Until 2017 and the trial of the defendants in the Babak Zanjani case, no photo of Mohammad Moghiseh had been published. Little information about his background was available until he became the head of Branch 28 of the Revolutionary Court. Iraj Mesdaghi, a human rights activist and former political prisoner who spent ten years from 1981 to 1991 in Evin, Ghezel Hesar, and Gohardasht prisons, said in an interview with the Human Rights Campaign in Iran that the reason for such secrecy was due to the dark and indefensible background of Mohammad Moghiseh, or as the prisoners of the 1980s and 1990s remember him, interrogator or prosecutor Nasirian.
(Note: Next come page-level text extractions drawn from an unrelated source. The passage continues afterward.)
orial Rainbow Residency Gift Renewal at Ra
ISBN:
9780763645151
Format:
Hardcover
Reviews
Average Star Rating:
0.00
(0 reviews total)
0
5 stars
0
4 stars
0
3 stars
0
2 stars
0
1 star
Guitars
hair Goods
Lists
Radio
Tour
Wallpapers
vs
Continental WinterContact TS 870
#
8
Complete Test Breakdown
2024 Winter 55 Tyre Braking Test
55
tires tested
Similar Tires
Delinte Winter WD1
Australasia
According to Mr. Mesdaghi, Mohammad Moghiseh was one of the most wicked figures of the Islamic Republic in prisons. He explained that Moghiseh or Nasirian started working in the Islamic Revolutionary Prosecutor’s Office in 1980, where he was a prosecutor of a branch and actively participated in the torture of political prisoners. He was in Branch 3 of Evin. After that, in 1985, he became the supervising prosecutor of Ghezel Hesar prison, and after the closure of Ghezel Hesar prison, he became the supervising prosecutor of Rajai Shahr prison. During the 1988 massacre, he played an active role in killing prisoners in Gohardasht prison. At that time, apart from being the prison’s prosecutor, he was also the head of Gohardasht prison.
In fact, without having legal or educational knowledge in this field, just because he had passed a very limited number of seminary courses, he reached the post of prosecutor in prison. After the 1988 massacre, he was transferred to Evin and became the prosecutor of Evin prison. A number of prosecutors also worked under him. Later, he was transferred to the central prosecutor’s office building on Moallem Street. It was later in the 2000s that he took over the presidency of Branch 28 of the Revolutionary Court, where he issued many sentences against political prisoners.
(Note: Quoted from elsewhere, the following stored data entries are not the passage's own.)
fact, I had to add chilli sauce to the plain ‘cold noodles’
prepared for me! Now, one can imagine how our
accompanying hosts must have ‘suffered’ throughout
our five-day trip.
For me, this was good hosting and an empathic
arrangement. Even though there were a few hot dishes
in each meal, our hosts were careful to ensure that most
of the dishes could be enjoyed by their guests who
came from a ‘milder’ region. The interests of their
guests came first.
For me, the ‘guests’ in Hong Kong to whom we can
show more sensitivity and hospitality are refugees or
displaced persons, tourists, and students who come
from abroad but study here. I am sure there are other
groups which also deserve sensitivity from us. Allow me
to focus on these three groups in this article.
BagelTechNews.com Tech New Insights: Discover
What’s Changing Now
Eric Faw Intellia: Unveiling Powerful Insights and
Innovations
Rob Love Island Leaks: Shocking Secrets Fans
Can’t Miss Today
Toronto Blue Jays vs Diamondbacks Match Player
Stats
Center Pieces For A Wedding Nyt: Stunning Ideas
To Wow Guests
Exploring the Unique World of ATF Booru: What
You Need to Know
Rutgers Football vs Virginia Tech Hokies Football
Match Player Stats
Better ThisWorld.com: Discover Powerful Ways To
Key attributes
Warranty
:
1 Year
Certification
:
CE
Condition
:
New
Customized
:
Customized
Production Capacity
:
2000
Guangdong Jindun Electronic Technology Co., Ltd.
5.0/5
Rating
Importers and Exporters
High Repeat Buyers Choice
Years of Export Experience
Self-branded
On December 19, 2019, the U.S. Department of the Treasury placed Mohammad Moghiseh, along with Abolghasem Salavati, the head of Branch 15 of the Revolutionary Court, on its sanctions list for their involvement in punishing the people of Iran and dual citizens. They are accused of distorting justice by presiding over the regime’s show trials. Trials where journalists, lawyers, political activists, and members of ethnic and religious minorities have been punished and sentenced to long-term imprisonment, flogging, and even execution for their right to freedom of expression and assembly.